Al termine di un lunghissimo e a tratti drammatico consiglio di amministrazione, è stata fissata la forchetta di prezzo per l'aumento di capitale e concomitante richiesta di ammissione alla quotazione di borsa di Veneto Banca e, come era stato largamente previsto in tempi non sospetti dal Diario della crisi finanziaria e da molti analisti e commentatori, si va da un minimo di 10 centesimi ad un massimo di 50 con azzeramento di fatto del capitale di una banca le cui quote avevano toccato gli alquanto irrealistico 42 euro per azione ma che quasi nessuno degli investitori e risparmiatori in larga parte veneti aveva potuto realizzare perché la banca di Montebelluna aveva di fatto chiuso quasi subito alle negoziazioni che, per statuto, potevano essere realizzate solo con la banca stessa.

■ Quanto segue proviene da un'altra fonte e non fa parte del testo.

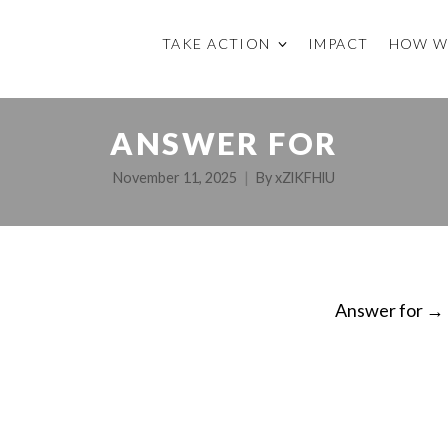
TAKE ACTION
IMPACT
HOW W
ANSWER FOR
November 11, 2025
By
xZlKFHlU
Answer for
→
ON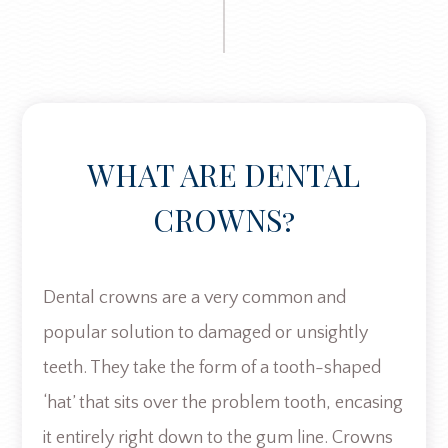
WHAT ARE DENTAL
CROWNS?
Dental crowns are a very common and
popular solution to damaged or unsightly
teeth. They take the form of a tooth-shaped
‘hat’ that sits over the problem tooth, encasing
it entirely right down to the gum line. Crowns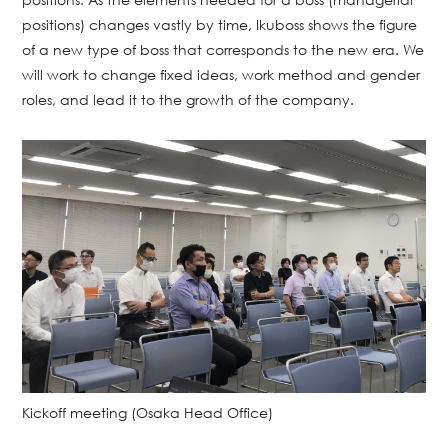
positions) changes vastly by time, Ikuboss shows the figure
of a new type of boss that corresponds to the new era. We
will work to change fixed ideas, work method and gender
roles, and lead it to the growth of the company.
Kickoff meeting (Osaka Head Office)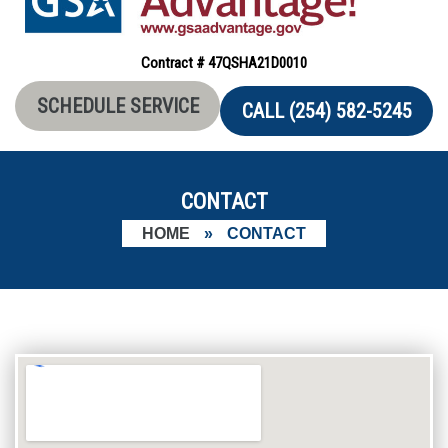
Contract # 47QSHA21D0010
SCHEDULE SERVICE
CALL (254) 582-5245
CONTACT
HOME
»
CONTACT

Le analogie con le vicende della Banca Popolare di Vicenza sono davvero impressionanti e se, come è largamente evidente, il prezzo finale sarà di 10 centesimi e non vi saranno richieste di adesione all'aumento di capitale tali da garantire almeno un 25 per cento di flottante, la CONSOB negherà alle azioni della banca l'ammissione ai mercati regolamentati e non si aprirà altra strada che quella dell'intervento del Fondo Atlante che così avrà impegnato 2,5 dei 4,2 miliardi di euro del suo fondo di dotazione e manca ancora all'appello l'aumento da un miliardo di euro del Banco Popolare di Verona e Novara che è stato già deliberato dal consiglio di amministrazione, ma almeno il Banco Popolare in borsa c'è già.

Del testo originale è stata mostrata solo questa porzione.